Diminutive of Lillian or Elizabeth; sometimes linked to the lily flower.
Lilla wears at least two distinct identities depending on where it is encountered. In Hungary, it is a name of considerable literary prestige: the poet Mihály Csokonai Vitéz, one of the great voices of Hungarian Enlightenment literature, immortalized the name in his celebrated collection 'Lilla Dalok' ('Lilla Songs'), written for his beloved Júlia Vajda, whom he called Lilla. The poems, tender and tragic — his love was ultimately unrequited, constrained by social circumstance — gave the name an enduring association with lyric beauty and romantic longing in the Hungarian cultural imagination.
In Scandinavian contexts, Lilla functions differently: it is a word meaning 'little one' or 'small,' used as an endearment and occasionally as a formal name.
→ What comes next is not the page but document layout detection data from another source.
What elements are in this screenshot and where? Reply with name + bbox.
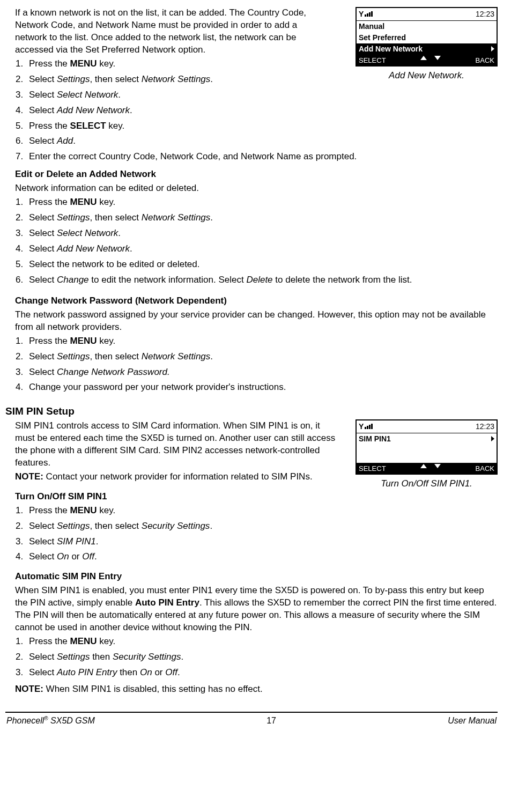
phone-screen: Y 12:23 Manual Set Preferred Add New Net… xyxy=(356,7,498,67)
note-paragraph: NOTE: Contact your network provider for … xyxy=(15,471,337,483)
list-item: Select Select Network. xyxy=(26,227,498,240)
menu-item-set-preferred: Set Preferred xyxy=(357,32,497,43)
intro-paragraph: If a known network is not on the list, i… xyxy=(15,7,321,56)
list-item: Select Settings then Security Settings. xyxy=(26,651,498,663)
list-item: Select Auto PIN Entry then On or Off. xyxy=(26,667,498,679)
list-item: Select Settings, then select Security Se… xyxy=(26,520,498,533)
figure-add-new-network: Y 12:23 Manual Set Preferred Add New Net… xyxy=(356,7,498,82)
signal-icon: Y xyxy=(359,9,373,19)
arrow-up-icon xyxy=(420,464,427,468)
steps-auto-pin-entry: Press the MENU key. Select Settings then… xyxy=(15,636,498,679)
list-item: Press the MENU key. xyxy=(26,335,498,348)
footer-left: Phonecell® SX5D GSM xyxy=(6,715,95,727)
signal-icon: Y xyxy=(359,422,373,432)
phone-screen: Y 12:23 SIM PIN1 SELECT BACK xyxy=(356,419,498,475)
softkey-back: BACK xyxy=(473,463,497,474)
footer-rule xyxy=(5,712,498,713)
paragraph: The network password assigned by your se… xyxy=(15,309,498,334)
list-item: Select the network to be edited or delet… xyxy=(26,259,498,271)
list-item: Press the SELECT key. xyxy=(26,120,498,132)
list-item: Select Add New Network. xyxy=(26,243,498,255)
steps-edit-delete: Press the MENU key. Select Settings, the… xyxy=(15,196,498,286)
steps-turn-on-off-pin1: Press the MENU key. Select Settings, the… xyxy=(15,505,498,564)
list-item: Press the MENU key. xyxy=(26,505,498,517)
page-footer: Phonecell® SX5D GSM 17 User Manual xyxy=(5,715,498,727)
note-paragraph: NOTE: When SIM PIN1 is disabled, this se… xyxy=(15,683,498,696)
heading-auto-pin-entry: Automatic SIM PIN Entry xyxy=(15,571,498,583)
heading-change-password: Change Network Password (Network Depende… xyxy=(15,295,498,307)
menu-item-sim-pin1: SIM PIN1 xyxy=(357,433,497,445)
list-item: Change your password per your network pr… xyxy=(26,381,498,394)
figure-caption: Add New Network. xyxy=(356,70,498,82)
list-item: Select Add. xyxy=(26,135,498,147)
heading-turn-on-off-pin1: Turn On/Off SIM PIN1 xyxy=(15,491,498,503)
list-item: Select Settings, then select Network Set… xyxy=(26,212,498,224)
list-item: Enter the correct Country Code, Network … xyxy=(26,151,498,163)
steps-change-password: Press the MENU key. Select Settings, the… xyxy=(15,335,498,394)
softkey-back: BACK xyxy=(473,55,497,66)
chevron-right-icon xyxy=(491,436,494,441)
list-item: Select SIM PIN1. xyxy=(26,536,498,548)
paragraph: SIM PIN1 controls access to SIM Card inf… xyxy=(15,420,337,469)
page-number: 17 xyxy=(266,715,276,727)
figure-caption: Turn On/Off SIM PIN1. xyxy=(356,478,498,490)
softkey-select: SELECT xyxy=(357,463,388,474)
list-item: Select Select Network. xyxy=(26,89,498,101)
menu-item-manual: Manual xyxy=(357,21,497,32)
arrow-up-icon xyxy=(420,56,427,60)
figure-sim-pin1: Y 12:23 SIM PIN1 SELECT BACK Turn On/Off… xyxy=(356,419,498,490)
arrow-down-icon xyxy=(434,464,441,468)
clock-text: 12:23 xyxy=(476,422,494,432)
heading-sim-pin-setup: SIM PIN Setup xyxy=(5,404,498,418)
list-item: Select On or Off. xyxy=(26,551,498,563)
footer-right: User Manual xyxy=(448,715,497,727)
paragraph: When SIM PIN1 is enabled, you must enter… xyxy=(15,585,498,634)
softkey-select: SELECT xyxy=(357,55,388,66)
list-item: Press the MENU key. xyxy=(26,196,498,209)
arrow-down-icon xyxy=(434,56,441,60)
list-item: Select Add New Network. xyxy=(26,105,498,117)
heading-edit-delete: Edit or Delete an Added Network xyxy=(15,168,498,181)
list-item: Press the MENU key. xyxy=(26,636,498,648)
chevron-right-icon xyxy=(491,46,494,51)
menu-item-add-new-network: Add New Network xyxy=(357,43,497,55)
list-item: Select Settings, then select Network Set… xyxy=(26,351,498,363)
clock-text: 12:23 xyxy=(476,9,494,19)
paragraph: Network information can be edited or del… xyxy=(15,182,498,195)
list-item: Select Change to edit the network inform… xyxy=(26,274,498,286)
list-item: Select Change Network Password. xyxy=(26,366,498,379)
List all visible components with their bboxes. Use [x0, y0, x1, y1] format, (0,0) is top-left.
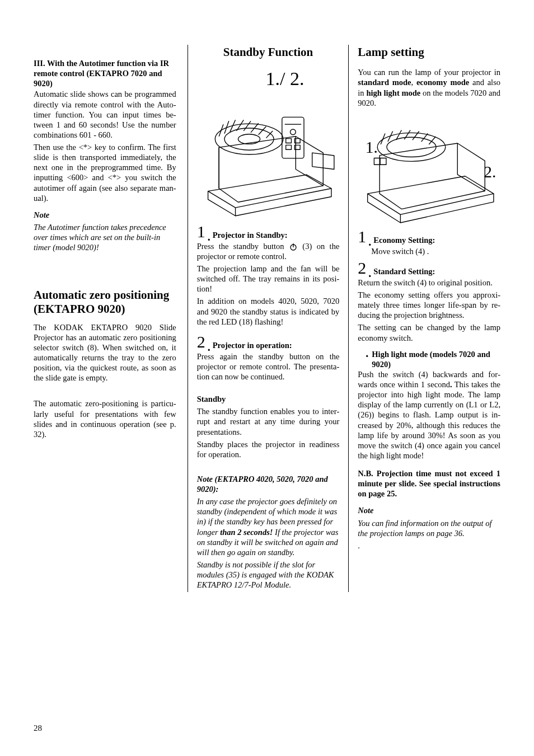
col2-note-head: Note (EKTAPRO 4020, 5020, 7020 and 9020)…	[197, 474, 340, 494]
svg-line-14	[243, 121, 251, 131]
step1-p1: Press the standby button (3) on the proj…	[197, 241, 340, 261]
autotimer-note-body: The Autotimer function takes prece­dence…	[34, 222, 176, 252]
autotimer-p1: Automatic slide shows can be programmed …	[34, 89, 176, 140]
column-2: Standby Function 1./ 2.	[188, 45, 340, 592]
svg-point-2	[238, 134, 260, 144]
bullet-dot: .	[368, 270, 371, 276]
autozero-p1: The KODAK EKTAPRO 9020 Slide Projec­tor …	[34, 322, 176, 383]
lamp-step2-num: 2	[358, 260, 366, 276]
lamp-step2-p2: The economy setting offers you approxi­m…	[358, 290, 500, 320]
svg-rect-6	[285, 138, 291, 143]
standby-p2: Standby places the projector in readines…	[197, 439, 340, 459]
bullet-dot: .	[208, 233, 210, 240]
lamp-title: Lamp setting	[358, 45, 500, 59]
column-3: Lamp setting You can run the lamp of you…	[348, 45, 500, 592]
hlm-head: High light mode (models 7020 and 9020)	[372, 349, 500, 369]
lamp-step1-heading: 1 . Economy Setting:	[358, 228, 500, 245]
step1-text-before: Press the standby button	[197, 242, 289, 251]
autozero-p2: The automatic zero-positioning is partic…	[34, 398, 176, 439]
lamp-note-label: Note	[358, 505, 500, 515]
step1-p2: The projection lamp and the fan will be …	[197, 264, 340, 294]
svg-rect-8	[285, 145, 291, 149]
projector-illustration	[197, 91, 340, 220]
col2-note-body: In any case the projector goes definitel…	[197, 496, 340, 557]
lamp-step2-p1: Return the switch (4) to original positi…	[358, 278, 500, 288]
svg-line-10	[219, 124, 223, 137]
autotimer-p2: Then use the <*> key to confirm. The fir…	[34, 142, 176, 203]
lamp-intro: You can run the lamp of your projector i…	[358, 67, 500, 108]
step1-head: Projector in Standby:	[213, 230, 288, 240]
step2-p1: Press again the standby button on the pr…	[197, 351, 340, 382]
page-number: 28	[34, 723, 42, 734]
svg-line-29	[421, 133, 428, 142]
lamp-fig-label-2: 2.	[484, 162, 496, 180]
svg-line-24	[381, 133, 385, 144]
column-1: III. With the Autotimer function via IR …	[34, 45, 179, 592]
col2-note-body2: Standby is not possible if the slot for …	[197, 560, 340, 590]
svg-point-21	[387, 137, 436, 157]
lamp-figure: 1. 2.	[358, 116, 500, 225]
lamp-step2-head: Standard Setting:	[373, 266, 435, 276]
step1-number: 1	[197, 223, 205, 240]
lamp-step1-head: Economy Setting:	[373, 235, 435, 245]
autotimer-title: III. With the Autotimer function via IR …	[34, 58, 176, 88]
step2-head: Projector in operation:	[213, 340, 292, 350]
hlm-body: Push the switch (4) backwards and for­wa…	[358, 369, 500, 461]
standby-p1: The standby function enables you to inte…	[197, 406, 340, 436]
standby-fig-label: 1./ 2.	[197, 67, 340, 91]
nb-text: N.B. Projection time must not exceed 1 m…	[358, 468, 500, 499]
standby-figure: 1./ 2.	[197, 67, 340, 220]
step1-heading: 1 . Projector in Standby:	[197, 223, 340, 240]
autotimer-note-label: Note	[34, 210, 176, 220]
lamp-fig-label-1: 1.	[366, 138, 378, 156]
lamp-step2-p3: The setting can be changed by the lamp e…	[358, 322, 500, 342]
standby-title: Standby Function	[197, 45, 340, 59]
bullet-dot: .	[208, 344, 210, 350]
autozero-title: Automatic zero positioning (EKTAPRO 9020…	[34, 288, 176, 316]
lamp-step2-heading: 2 . Standard Setting:	[358, 260, 500, 276]
standby-icon	[289, 243, 298, 251]
svg-line-27	[405, 130, 411, 139]
hlm-heading: . High light mode (models 7020 and 9020)	[358, 348, 500, 369]
trailing-dot: .	[358, 541, 500, 551]
step2-number: 2	[197, 334, 205, 350]
svg-point-1	[224, 128, 274, 150]
lamp-note-body: You can find information on the output o…	[358, 518, 500, 538]
lamp-illustration: 1. 2.	[358, 116, 500, 225]
lamp-step1-body: Move switch (4) .	[358, 246, 500, 256]
page-columns: III. With the Autotimer function via IR …	[34, 45, 500, 592]
bullet-dot: .	[366, 348, 368, 359]
bullet-dot: .	[368, 238, 371, 245]
step2-heading: 2 . Projector in operation:	[197, 334, 340, 350]
standby-head: Standby	[197, 394, 340, 404]
step1-p3: In addition on models 4020, 5020, 7020 a…	[197, 296, 340, 326]
svg-point-5	[290, 129, 296, 135]
lamp-step1-num: 1	[358, 228, 366, 245]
In Swedish and Norwegian, calling someone 'lilla' is an intimate diminutive, the kind of word murmured in the dark to someone small and beloved. As a given name it carries this warmth intact — a name that sounds like a nickname even when it is the real thing.
It is also found as a diminutive of Lillian or Elizabeth in English-speaking traditions. Across all its traditions, Lilla is a name of compression and affection: short, soft-sounding, feminine without being decorative. Its double life — literary heroine in Central Europe, tender endearment in the North — gives it a richness that its two syllables barely suggest.